Lalu satu demi satu band mengisi malam: The Kuda, Oncom Hideung, Terror Distortion, Telly Blue. Lagu demi lagu mereka serasa kompak berkata: “Kalau ruang tak diberi, kita ciptakan sendiri.”

Pukul dua belas malam, suara belum berhenti. Negosiasi dengan pemilik Groovy berjalan cair. Mereka memberi izin: dan lanjoooooooot.

Jelas kami lanjut. Sampai Kebakaran, Pineline, dan Libero menutup malam. Tapi itupun belum akhir. Pagi buta, sekitar jam setengah tiga, gigs berpindah lagi. Kali ini ke Skate Park. Di sanalah DJ set dari Stoic Farm dimainkan untuk mereka-mereka yang masih ingin berjengjet dan bertahan.

Agenda okupasi ruang mungkin batal secara teknis. Tapi secara politik. Secara kultural. Secara batin kami menang.
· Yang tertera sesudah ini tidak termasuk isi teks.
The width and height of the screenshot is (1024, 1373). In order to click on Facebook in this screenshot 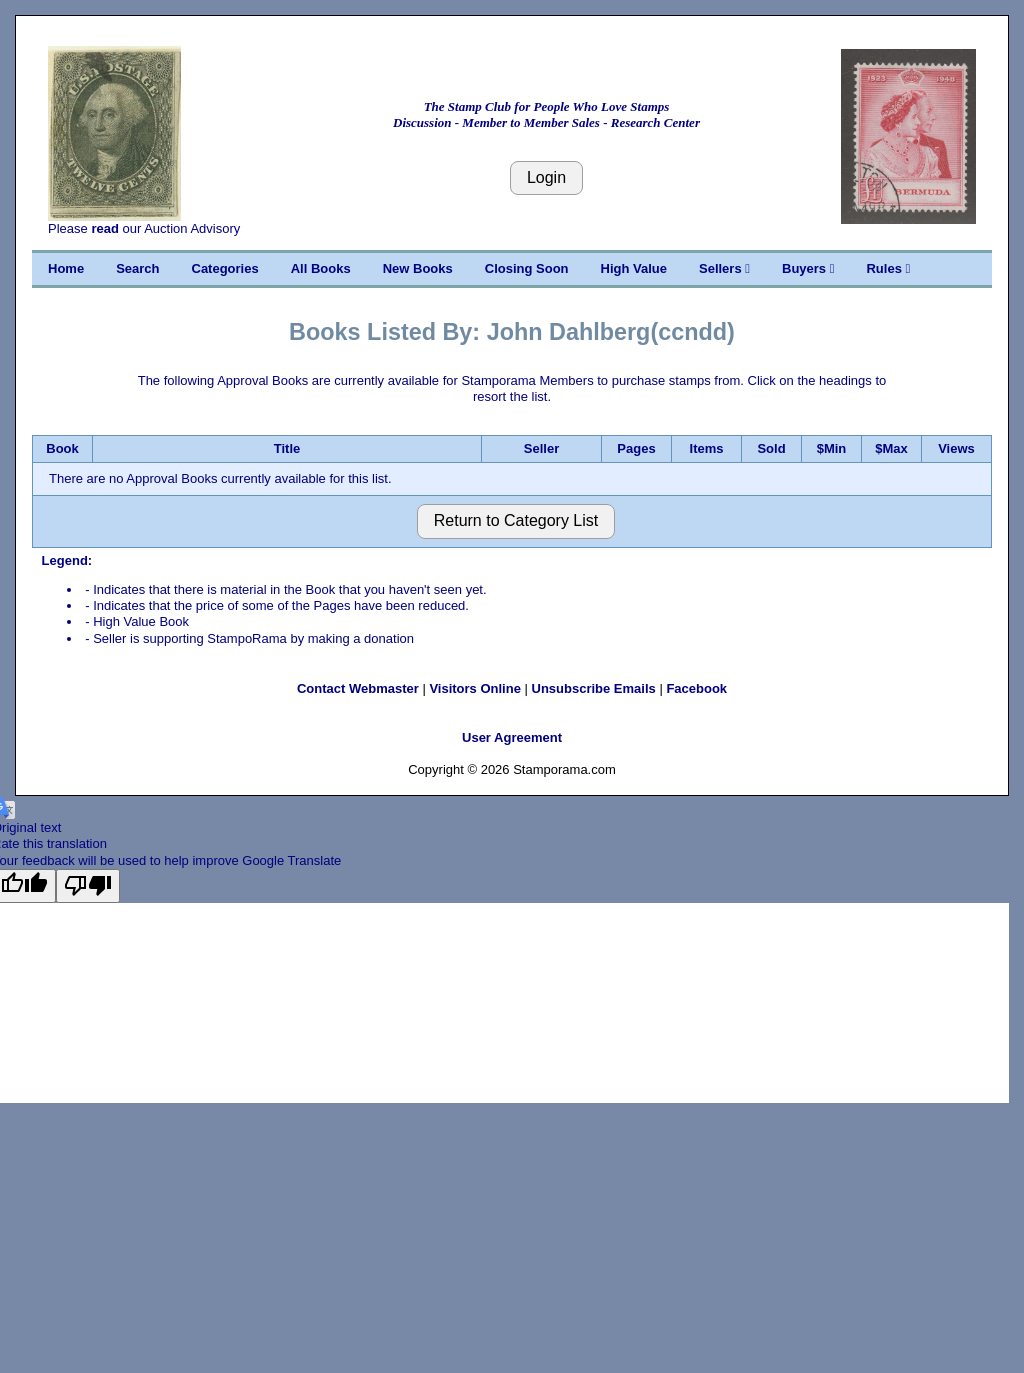 , I will do `click(696, 688)`.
Karena hari itu, kami belajar bahwa mengokupasi ruang bukan selalu berarti menguasai taman atau jalanan. Kadang, itu berarti menyusup ke ruang privat, dan mengubah logikanya. Membuatnya bukan tempat jual-beli. Melainkan tempat berbagi. Bukan ruang eksklusif. Melainkan ruang kolektif.

Dan di tengah dunia yang mengukur segalanya dengan uang, mampu bikin ruang gratis yang tetap meriah barangkali adalah bentuk kecil dari revolusi okupasi itu sendiri. Dan kalau malam itu kita bisa rebut satu malam, siapa bilang kita nggak bisa rebut lebih banyak malam?